The proof is analogous to that of Lemma 2 [5] in the discrete time setting.

Theorem 7

Suppose that conditions of Lemma 2 hold true. Then with probability 1 there exists T  = T (ω) such that for any T > T problem (15) has the unique solution x T and \(x_T= \bar x\).

Proof

By assumption 2,

$$\displaystyle \begin{aligned} F^{\prime}_{+}(\bar x ) \geq e, \quad F^{\prime}_-(\bar x)\geq e. \end{aligned}$$

By Lemma 2,

$$\displaystyle \begin{aligned} F^{\prime}_{T+}(\bar x) >0, \quad F^{\prime}_{T-} >0 \end{aligned}$$

with probability 1, starting from some T . Since the function F T (x) is convex, \(\bar x\) is the unique minimum point of the function F T (x). Theorem is proved.

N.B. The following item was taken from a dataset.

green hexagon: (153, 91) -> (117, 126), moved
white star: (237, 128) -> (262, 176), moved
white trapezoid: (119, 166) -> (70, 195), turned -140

Now we turn to the large deviation problem for (15).

Theorem 8

Suppose that condition 2 and the assumptions below hold true:

  1. a)

    the family {ξ(t), t ∈ [0, T]} satisfies the conditions of hypothesis (H-1).

  2. b)

    there exists L > 0 such that for all t ∈ [0, T] and y  Y 

    $$\displaystyle \begin{aligned} |h^{\prime}_+(t,\bar x, y)|\leq L, \quad |h^{\prime}_-(t,\bar x, y)|\leq L. \end{aligned}$$

Then

$$\displaystyle \begin{aligned} \lim_{T\to \infty} \sup \frac{1}{T} \ln \big( \mathbb{P}\{ B_T^c \}\big) \leq -\inf_{g\in F} \varLambda^+(g), \end{aligned}$$

where

$$\displaystyle \begin{aligned} \varLambda^+(g) = \sup \{ g(x)- \varLambda(\varOmega), \quad \varOmega \in \mathbb{E} (x)\}, \end{aligned}$$
$$\displaystyle \begin{aligned} \varLambda(\varOmega)= \lim_{T\to \infty} \frac{1}{T} \ln \left[ \int_\varOmega \exp \Big\{ \varOmega(x)\int_0^T \min [ h^{\prime}_+ (t,\bar x, \xi(t)), h^{\prime}_- (t,\bar x, \xi(t))] \Big\} d\mathbb{P}\right], \end{aligned}$$
$$\displaystyle \begin{aligned} B_T:=\{ \omega: arg\min_{x\in X} F_T (x)=\{\bar x\}\}, \end{aligned}$$
$$\displaystyle \begin{aligned} B_T^c =\varOmega\backslash B_T. \end{aligned}$$

The proof follows the same line as that of Theorem 3 [6], with using Theorem 4.

Remark 2

Note that the statements of Theorems 5 and 6 for non-stationary observation model also hold true. The proofs are analogous to those of Theorems 5 and 6.